Photographer Lewis Baltz doesn't make pretty pictures. H likes to take his camera into what he calls the "margins and edges" of the landscape, those dumping grounds so often found between the city and country. His sequences of black-and-white photographs present blunt images of the tires and wrecked appliances that litter and transform the natural environment.
Few of us want to even acknowledge -- much less treat as photographic subject matter -- such urban wastelands, but they are the centerpiece of Baltz's exhibit in the library gallery of the University of Maryland Baltimore County.
"I look on this as another kind of raw data," the 45-year-old photographer said during an interview at the gallery. "I'm treating the objects with a kind of veneration usually used for objects of a known beauty."
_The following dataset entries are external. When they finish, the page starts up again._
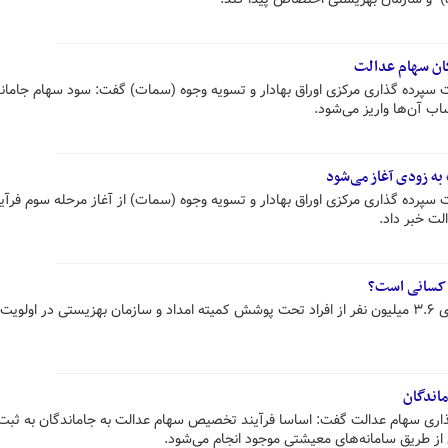
گان سهام عدالت
 سپرده گذاری مرکزی اوراق بهادار و تسویه وجوه (سمات) گفت: سود سهام جامان
اب آن‌ها واریز می‌شود.
به زودی آغاز می‌شود
سپرده گذاری مرکزی اوراق بهادار و تسویه وجوه (سمات) از آغاز مرحله سوم فرآی
لت خبر داد.
 کسانی است؟
با اعلام رئیس سازمان خصوصی سازی ۳.۶ میلیون نفر از افراد تحت پوشش کمیته امداد و سازمان بهزیستی در اول
اندگان
ری سهام عدالت گفت: اساسا فرآیند تخصیص سهام عدالت به جاماندگان به ثبت 
 از طریق سامانه‌های معیشتی موجود انجام می‌شود.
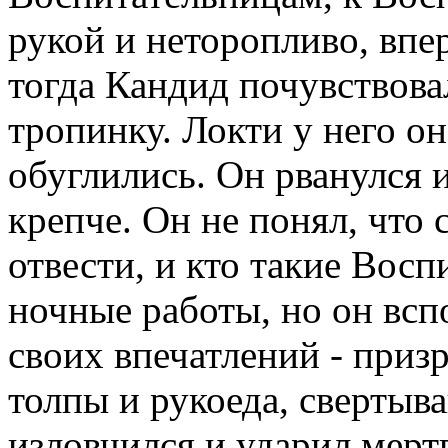
рукой и неторопливо, впе
тогда Кандид почувствова
тропинку. Локти у него он
обуглились. Он рванулся и
крепче. Он не понял, что 
отвести, и кто такие Восп
ночные работы, но он вс
своих впечатлений - приз
толпы и рукоеда, свертыв
изловчился и ударил мертв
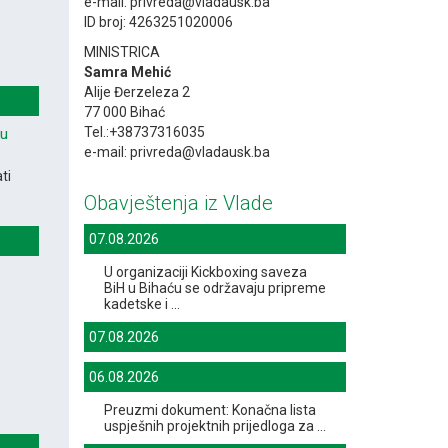
e-mail: privreda@vladausk.ba
ID broj: 4263251020006
MINISTRICA
Samra Mehić
Alije Đerzeleza 2
77 000 Bihać
Tel.:+38737316035
vu
e-mail: privreda@vladausk.ba
ti
Obavještenja iz Vlade
07.08.2026
U organizaciji Kickboxing saveza
BiH u Bihaću se održavaju pripreme
kadetske i ...
07.08.2026
06.08.2026
Preuzmi dokument: Konačna lista
uspješnih projektnih prijedloga za ...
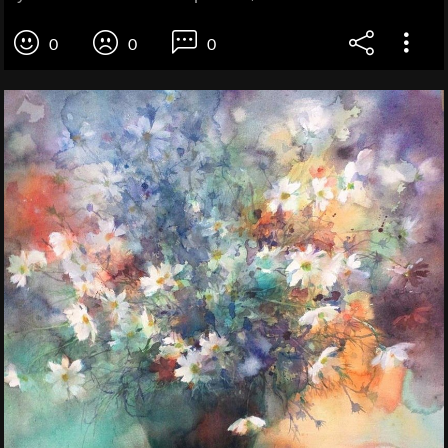
0
0
0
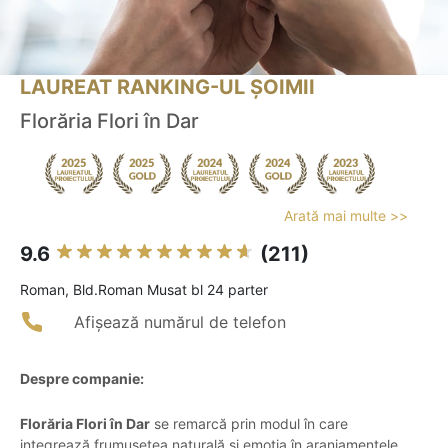
LAUREAT RANKING-UL ȘOIMII
Florăria Flori în Dar
Arată mai multe >>
9.6
(211)
Roman, Bld.Roman Musat bl 24 parter
Afișează numărul de telefon
Despre companie:
Florăria Flori în Dar
se remarcă prin modul în care
integrează frumusețea naturală și emoția în aranjamentele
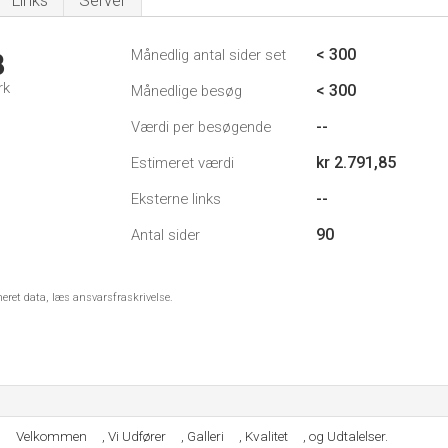
Links
Server
< 300
Månedlig antal sider set
8
rk
< 300
Månedlige besøg
--
Værdi per besøgende
kr 2.791,85
Estimeret værdi
--
Eksterne links
90
Antal sider
meret data, læs ansvarsfraskrivelse.
Velkommen , Vi Udfører , Galleri , Kvalitet , og Udtalelser.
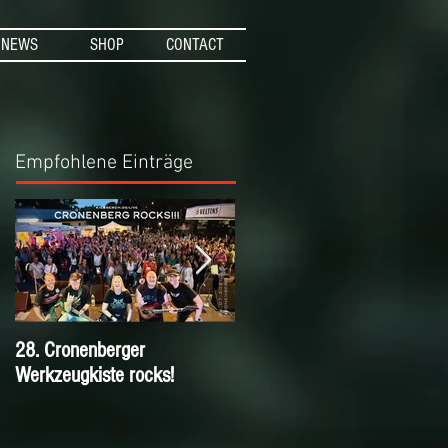
NEWS
SHOP
CONTACT
Empfohlene Einträge
28. Cronenberger
Nichts verpassen mit dem
Werkzeugkiste rocks!
KIESBERCH Email-
Newsletter!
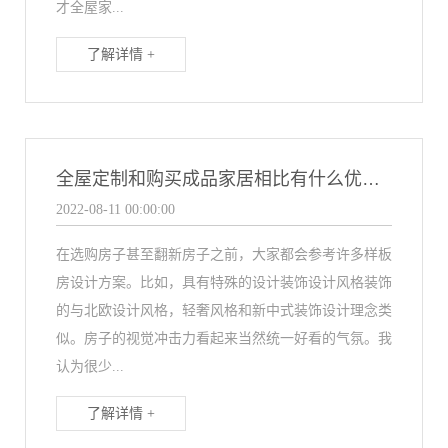
才全屋家...
了解详情 +
全屋定制和购买成品家居相比有什么优势？
2022-08-11 00:00:00
在选购房子甚至翻新房子之前，大家都会参考许多样板
房设计方案。比如，具有特殊的设计装饰设计风格装饰
的与北欧设计风格，轻奢风格和新中式装饰设计理念类
似。房子的视觉冲击力看起来当然统一好看的气氛。我
认为很少...
了解详情 +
Born and raised in California, Baltz has done some of his best-known photographic series there at San Francisco's Candlestick Point and San Quentin Point. However, the widely traveled photographer has also come to know many other landscapes -- among them Maryland -- and his many exhibits include shows at the Corcoran Gallery of Art in Washington and the Baltimore Museum of Art in the mid-1970s.
Baltz generally works in serial format, so that we see the series of photographic images arranged on the wall and then must try to read meaning into how they relate to each other. His strategy is akin to theories of film editing in which meaning resides not in an individual image but in a sequence of images. To be a bit more esoteric about it, meaning really resides in the space between images where the viewer makes abstract connections.